Чем дальше, тем всё больше ярлыки, навешиваемые на роман Джойса, как обычно у нас бывало с ярлыками, имели всё меньше отношения к объекту, на который ярлыки навешивались. Если «Улисс» – модернизм (конечно!), то чем же неугоден модернизм? На словах – реакционность, на самом же деле модернисты считались антисемитами, тот же Джойс. Каждый, кто выражал о запутанной проблеме своё мнение, изъяснялся не прямо, проясняя одну сторону, не прояснял другой, причём, по разным причинам, то ли потому, что автор «Улисса» – антисемит (что в 30-х годах вызвало настороженность), то ли потому, что он – еврей (по этой «причине» в 80-х годах Госкомиздат вычеркнул имя Джойса из престижной серии «Литературные памятники»). Мистифицированной у нас оказывалась едва ли не всякая проблема. Запутанная сама по себе, она выступала под псевдонимом, как определил Лесик Аннинский: проблема заключается в чем-то одном, а название проблеме дано другое.
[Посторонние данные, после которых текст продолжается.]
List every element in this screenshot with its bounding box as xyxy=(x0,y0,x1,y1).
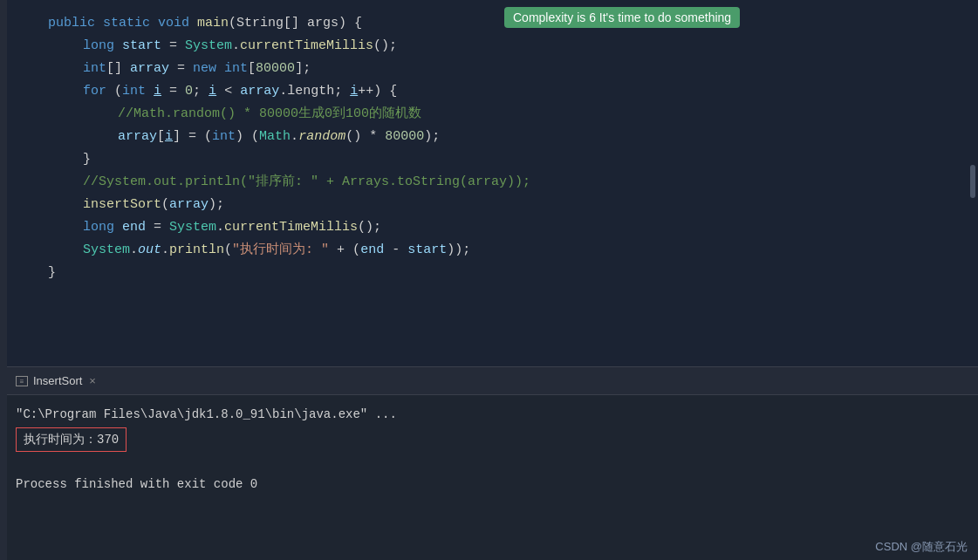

Это – универсально, особенно там, где всё разыгрывается по правилам политической благопристойности, чтобы никого не обидеть даже всего лишь постановкой проблемы. Нельзя собаку назвать собакой, полагается говорить друг человека, а если это друг американца или американки, то следует сказать – псовый, проживающий в Соединенных Штатах.
Как все на свете, изыск не новый. Гете с Шиллером написали цикл эпиграмм, высмеивая словесное ханжество, но неумирающая привычка возобновилась, приемы отработаны, что угодно переименовывается цивилизованно, а у нас по-обыкновению нецивилизованно, и в любой дискуссии приходилось долго выяснять, о чем собственно речь? Установить это было нелегко, потому что проблема заключалась не в обсуждаемой проблеме, а в долголетней и многослойной склоке, вспыхнувшей в силу случайных обстоятельств в связи с проблемой.
Кто-то кому-то помешал, кто-то на кого-то донес, а этот кто-то действовал не один, один за всех, а все за одного, и образовалась куча мала, до проблемы как таковой и не доберешься, пока не разгребешь, по словам А. Ф. Лосева, шелухи, накопившейся вокруг проблемы. Понятие о символе попало у нас под подозрение, согласно Лосеву, потому что Ленин раскритиковал Плеханова за его теорию иероглифов. Стало быть, не в теории суть, а кто и кого критиковал за теорию.
В спорах о Джойсе темнили слыхавшие, что Джойс – модернист, поэтому с Джойсом надо бы, само собой, бороться, но, с другой стороны, раз он запрещен, значит, замечателен и, при сочувствии запрещенному, следует протащить Джойса как реалиста, разумеется, особого, современного реалиста.